= Assignment =
Your task is to transcribe all of the data below exactly, omitting the images.

= Dataset excerpts =
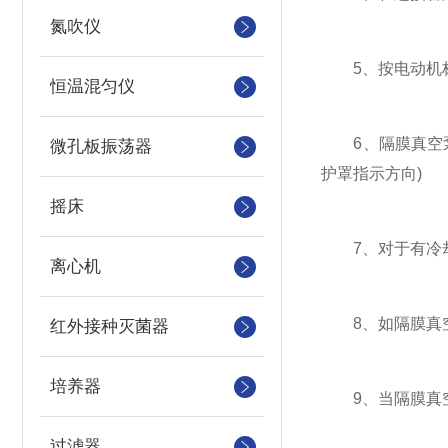
氮吹仪
5、按电动机标
恒温混匀仪
6、隔膜真空泵
微孔板振荡器
护罩指示方向)
摇床
7、对于有冷却
离心机
8、如隔膜真空
红外接种灭菌器
培养器
9、当隔膜真空
过滤器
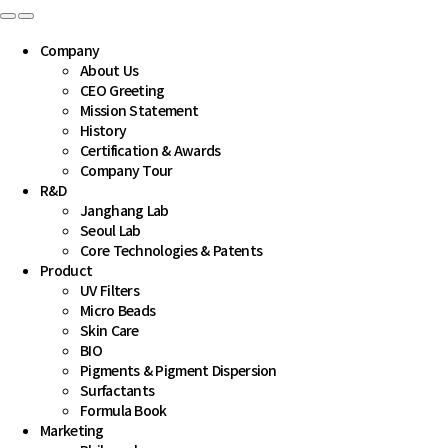
Company
About Us
CEO Greeting
Mission Statement
History
Certification & Awards
Company Tour
R&D
Janghang Lab
Seoul Lab
Core Technologies & Patents
Product
UV Filters
Micro Beads
Skin Care
BIO
Pigments & Pigment Dispersion
Surfactants
Formula Book
Marketing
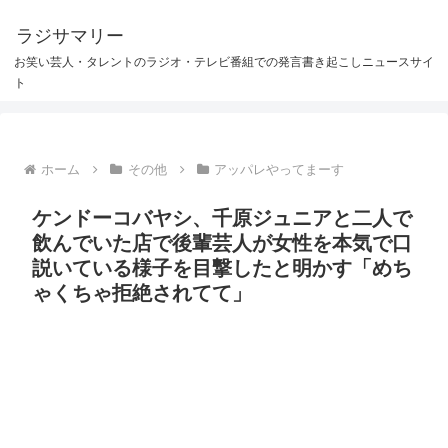
ラジサマリー
お笑い芸人・タレントのラジオ・テレビ番組での発言書き起こしニュースサイ
ト
ホーム
その他
アッパレやってまーす
ケンドーコバヤシ、千原ジュニアと二人で
飲んでいた店で後輩芸人が女性を本気で口
説いている様子を目撃したと明かす「めち
ゃくちゃ拒絶されてて」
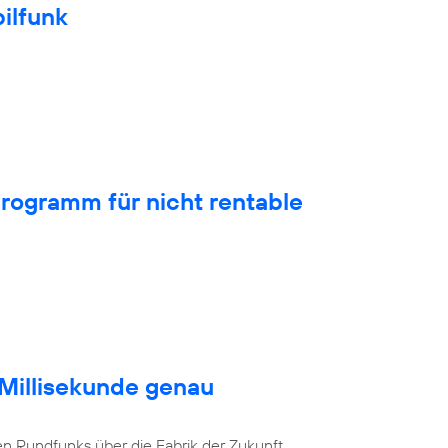
ilfunk
rogramm für nicht rentable
 Millisekunde genau
en Rundfunks über die Fabrik der Zukunft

= Solution =
氮吹仪
5、按电动机标
恒温混匀仪
6、隔膜真空泵
微孔板振荡器
护罩指示方向)
摇床
7、对于有冷却
离心机
8、如隔膜真空
红外接种灭菌器
培养器
9、当隔膜真空
过滤器
Company
About Us
CEO Greeting
Mission Statement
History
Certification & Awards
Company Tour
R&D
Janghang Lab
Seoul Lab
Core Technologies & Patents
Product
UV Filters
Micro Beads
Skin Care
BIO
Pigments & Pigment Dispersion
Surfactants
Formula Book
Marketing
ラジサマリー
お笑い芸人・タレントのラジオ・テレビ番組での発言書き起こしニュースサイ
ト
ホーム
その他
アッパレやってまーす
ケンドーコバヤシ、千原ジュニアと二人で
飲んでいた店で後輩芸人が女性を本気で口
説いている様子を目撃したと明かす「めち
ゃくちゃ拒絶されてて」
ilfunk
rogramm für nicht rentable
 Millisekunde genau
en Rundfunks über die Fabrik der Zukunft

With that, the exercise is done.